● **Stored items from a collection**
------------------------------------------------

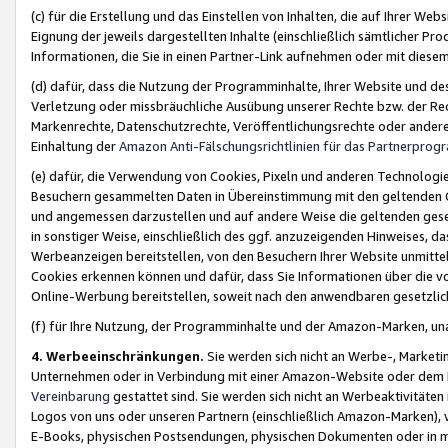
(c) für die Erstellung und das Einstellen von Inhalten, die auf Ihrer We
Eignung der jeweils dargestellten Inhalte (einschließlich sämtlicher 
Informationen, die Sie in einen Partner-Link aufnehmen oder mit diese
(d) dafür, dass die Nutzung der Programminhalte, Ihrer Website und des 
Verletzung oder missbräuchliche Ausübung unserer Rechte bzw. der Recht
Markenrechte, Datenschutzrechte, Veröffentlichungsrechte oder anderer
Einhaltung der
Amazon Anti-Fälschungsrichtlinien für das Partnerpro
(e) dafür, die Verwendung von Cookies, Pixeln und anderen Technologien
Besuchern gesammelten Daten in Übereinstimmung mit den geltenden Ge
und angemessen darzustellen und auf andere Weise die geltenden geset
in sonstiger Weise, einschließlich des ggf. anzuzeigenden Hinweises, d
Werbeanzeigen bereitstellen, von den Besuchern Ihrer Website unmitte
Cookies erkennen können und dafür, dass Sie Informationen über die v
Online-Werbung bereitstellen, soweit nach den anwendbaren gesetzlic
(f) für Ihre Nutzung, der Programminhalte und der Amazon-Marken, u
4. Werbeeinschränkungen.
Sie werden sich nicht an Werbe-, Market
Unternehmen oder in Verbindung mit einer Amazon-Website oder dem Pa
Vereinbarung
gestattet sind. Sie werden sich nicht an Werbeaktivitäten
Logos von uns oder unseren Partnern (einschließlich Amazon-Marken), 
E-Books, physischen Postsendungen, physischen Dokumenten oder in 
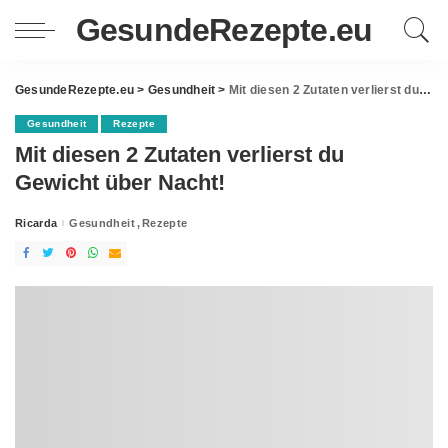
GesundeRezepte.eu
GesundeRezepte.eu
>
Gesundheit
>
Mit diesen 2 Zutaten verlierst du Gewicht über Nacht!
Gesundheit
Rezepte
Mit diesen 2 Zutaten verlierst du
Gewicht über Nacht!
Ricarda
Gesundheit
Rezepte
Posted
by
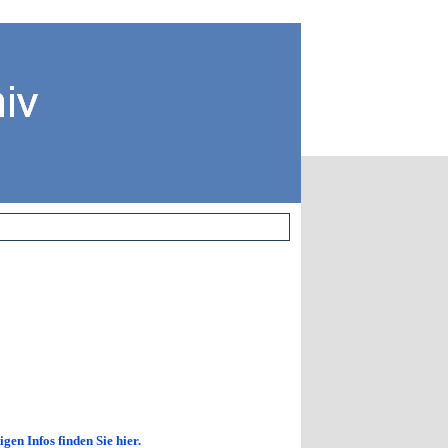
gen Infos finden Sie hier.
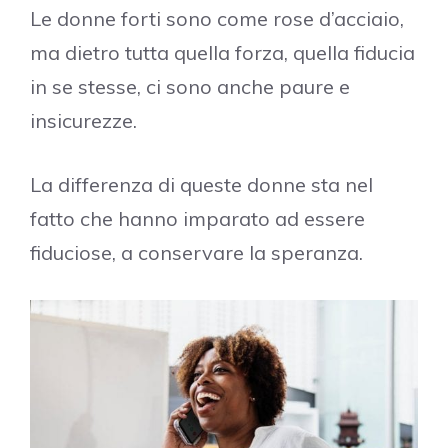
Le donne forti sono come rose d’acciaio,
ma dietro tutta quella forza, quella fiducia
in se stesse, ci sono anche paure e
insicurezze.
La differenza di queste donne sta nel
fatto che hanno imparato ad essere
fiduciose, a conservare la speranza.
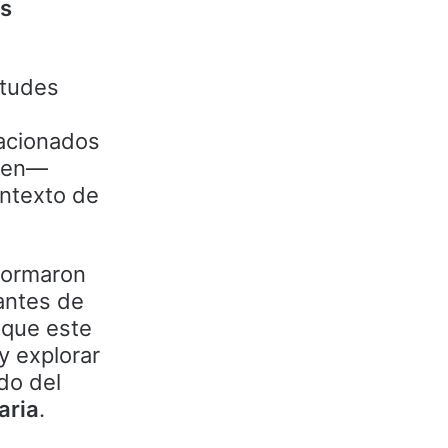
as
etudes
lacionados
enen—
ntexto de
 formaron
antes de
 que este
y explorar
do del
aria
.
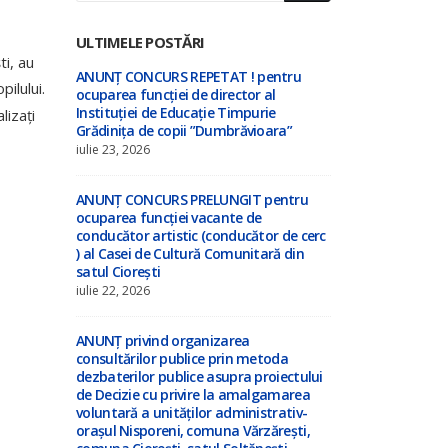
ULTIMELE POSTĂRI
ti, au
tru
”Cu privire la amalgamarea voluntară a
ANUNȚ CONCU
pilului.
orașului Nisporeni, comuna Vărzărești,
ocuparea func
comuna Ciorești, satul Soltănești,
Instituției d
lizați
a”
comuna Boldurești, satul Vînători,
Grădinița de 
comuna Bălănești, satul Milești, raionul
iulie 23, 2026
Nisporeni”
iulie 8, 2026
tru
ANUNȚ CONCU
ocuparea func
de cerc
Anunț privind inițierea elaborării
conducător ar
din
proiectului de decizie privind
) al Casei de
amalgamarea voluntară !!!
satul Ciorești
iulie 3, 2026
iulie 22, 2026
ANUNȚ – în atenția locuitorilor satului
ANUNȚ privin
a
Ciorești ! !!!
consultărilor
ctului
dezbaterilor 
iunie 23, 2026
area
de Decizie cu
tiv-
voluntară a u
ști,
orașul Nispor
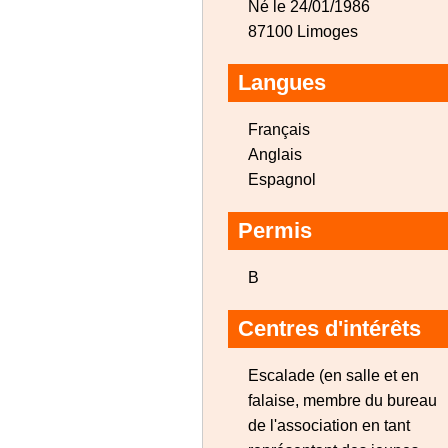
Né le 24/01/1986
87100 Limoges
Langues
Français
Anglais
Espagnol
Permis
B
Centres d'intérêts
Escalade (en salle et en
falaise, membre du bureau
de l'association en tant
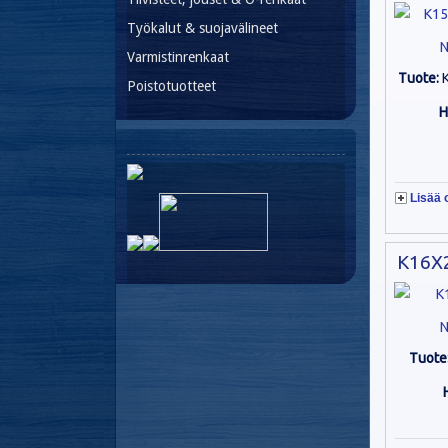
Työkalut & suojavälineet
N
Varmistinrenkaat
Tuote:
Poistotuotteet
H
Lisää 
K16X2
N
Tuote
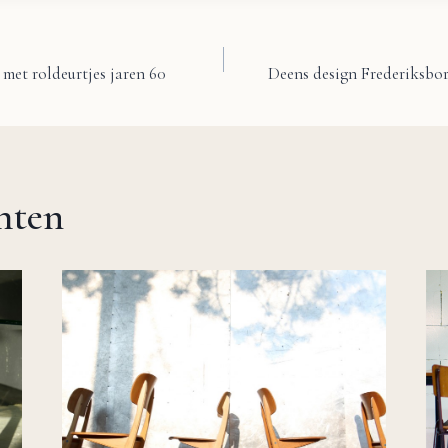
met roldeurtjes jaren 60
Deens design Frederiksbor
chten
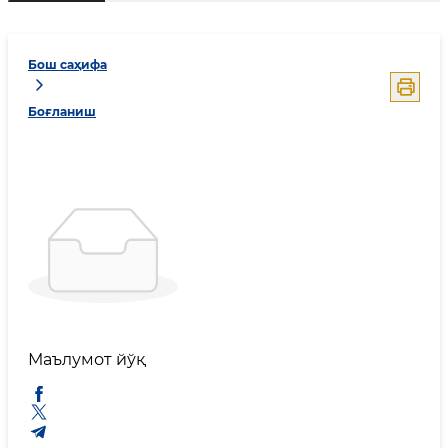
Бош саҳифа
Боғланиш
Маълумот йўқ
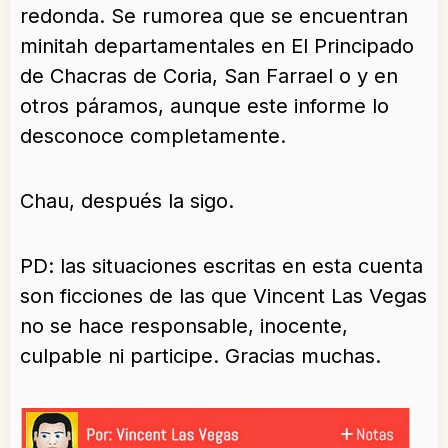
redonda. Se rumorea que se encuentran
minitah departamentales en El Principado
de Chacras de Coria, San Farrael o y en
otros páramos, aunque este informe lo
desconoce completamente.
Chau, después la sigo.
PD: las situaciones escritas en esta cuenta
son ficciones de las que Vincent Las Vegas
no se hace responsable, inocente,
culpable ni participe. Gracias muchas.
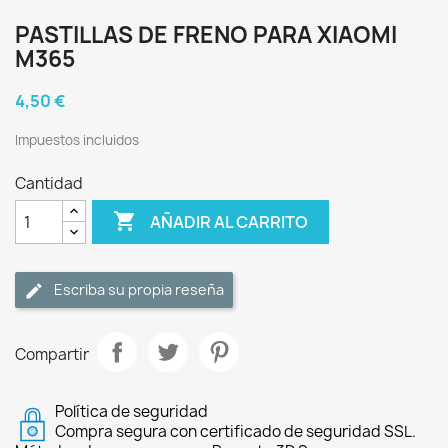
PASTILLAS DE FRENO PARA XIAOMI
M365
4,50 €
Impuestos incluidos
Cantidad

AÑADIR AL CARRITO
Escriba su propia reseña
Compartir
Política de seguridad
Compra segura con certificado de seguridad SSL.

------------------------------------------------

● **What you should do**
After reading the records above, say how many lines hold the string "werden", using only a number.

● **Output for this exercise**
2